◆ **TASK GOAL**: Pictures stay out; everything else in the listing below is to be restated word for word.

◆ **INPUT MATERIAL**:
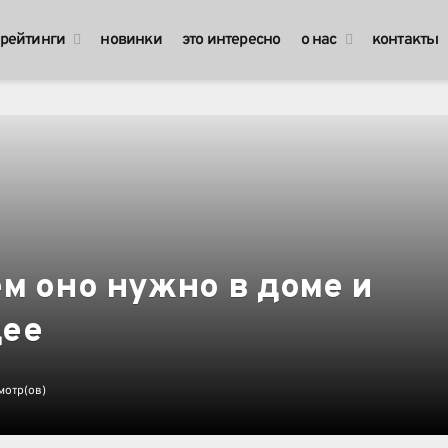
рейтинги
новинки
это интересно
о нас
контакты
м оно нужно в доме и
щее
мотр(ов)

◆ **SOLVED PROBLEM**:
рейтинги
новинки
это интересно
о нас
контакты
м оно нужно в доме и
щее
мотр(ов)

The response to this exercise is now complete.